Friday, December 20, 2013

Government PR Disaster Immunity?

Watergate, Waco, Ruby Ridge, Katrina, Iran-Contra, Iran hostage crisis.

Government is antifragile, scandals sink particular politicians, never the system that created them.
Government is antifragile with respect to politics and violence. More violence means stronger government, until the government falls. And then what replaces the government will be another government, probably worse. Because the state and society compete for mindshare and resources, that which strengthens the state weakens society.

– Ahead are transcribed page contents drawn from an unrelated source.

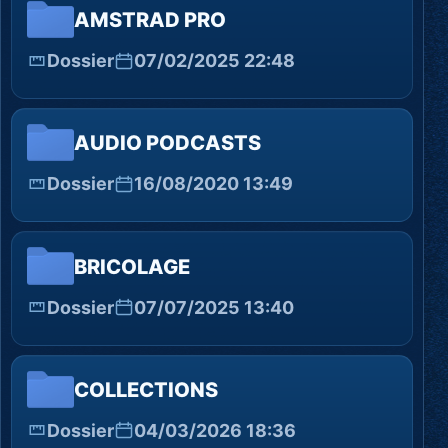
AMSTRAD PRO
Dossier
07/02/2025 22:48
AUDIO PODCASTS
Dossier
16/08/2020 13:49
BRICOLAGE
Dossier
07/07/2025 13:40
COLLECTIONS
Dossier
04/03/2026 18:36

Knock down government today and people will rebuild it tomorrow. They would do this because they believe in the legitimacy of government, and because they can't see any good alternatives. If you want to change what they would build after a collapse, you must change their beliefs about what is possible. Before the collapse arrives, they must possess already the tools, the raw materials, and the working prototypes of a different sort of world. If we can create a social laboratory to develop these tools and skills, we can end the cycle. These tools will entice our allies and befuddle our enemies, because they do not threaten violence. And because the state and society compete for mindshare and resources, that which strengthens society weakens the state.

I've noticed that people like to ignore evidence of government misconduct. Government takes credit for society's success, while passing off blame for failure, ineptitude, or corruption to particular persons. Individuals lose elections, lose jobs, or even go to jail, but the system remains. Nixon was a crook, but "the president" inspires hope. People quote Acton, but they misapply him. 

Similarly, when society works, it works invisibly. When it fails, we easily exaggerate its flaws.

 We can pursue the objective of increasing popular tolerance for experimentation and individual, organizational, and social learning.